All these developments are entirely consistent with CMS’ November 2013 bulletin announcing the arrangement. CMS pledged to use risk corridors to make insurers whole because it knew insurers would suffer losses as a result of the administration’s unilateral—and illegal—“like your plan” fix.

How About You Pay for Me to Break the Law

To sum up: The administration conjured a political bailout. It pledged not to enforce the law, so people could keep their plans, and President Obama could get off the hook for misleading the American people. This necessitated a financial bailout through risk corridors. Actuaries can debate how much of the unpaid risk corridor claims stem from this specific policy change, but there can be no doubt that the “like your plan” fix increased those claims. CMS itself admitted as much when announcing the policy.

Ironically, Bagley admits the first bailout, but denies the second. His paper concedes the “like your plan” violated the law, and the president’s constitutional duties, largely for political reasons. But he believes the administration can, and should, pay outstanding risk corridor claims using the Judgment Fund. All of this raises an interesting question: Why should the executive be allowed to break the law, abdicate its constitutional obligations, and then force Congress—and ultimately taxpayers—to pay the tab for the financial consequences of that lawbreaking?
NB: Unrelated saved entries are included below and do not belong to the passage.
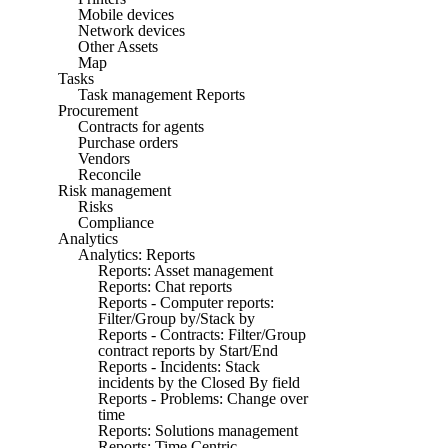
Mobile devices
Network devices
Other Assets
Map
Tasks
Task management Reports
Procurement
Contracts for agents
Purchase orders
Vendors
Reconcile
Risk management
Risks
Compliance
Analytics
Analytics: Reports
Reports: Asset management
Reports: Chat reports
Reports - Computer reports:
Filter/Group by/Stack by
Reports - Contracts: Filter/Group
contract reports by Start/End
Reports - Incidents: Stack
incidents by the Closed By field
Reports - Problems: Change over
time
Reports: Solutions management
Reports: Time Centric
The answer is simple: It shouldn’t. While insurers stand in the middle of this tug-of-war, they could have acted differently when President Obama announced his “like your plan” fix. They could have cancelled all pre-Obamacare plans regardless of the president’s announced policy, demanded the opportunity to adjust their premium rates in response, pulled off the exchanges altogether, taken legal action against the administration—or all of the above. They chose instead to complain behind closed doors, get their lobbying machine to work, and hope to cut yet another backroom deal to save their bacon.

But there are two political parties, and two branches of government. To say that Congress should have to write bailout checks to insurers as a result of the executive’s lawbreaking quite literally adds injury—to taxpayers, to the legislative power of the purse, and to the separation of powers—to insult. Any judges to whom the administration will try to bless a risk corridor settlement with insurers should ask many questions about the linked bailouts motivating this corrupt bargain.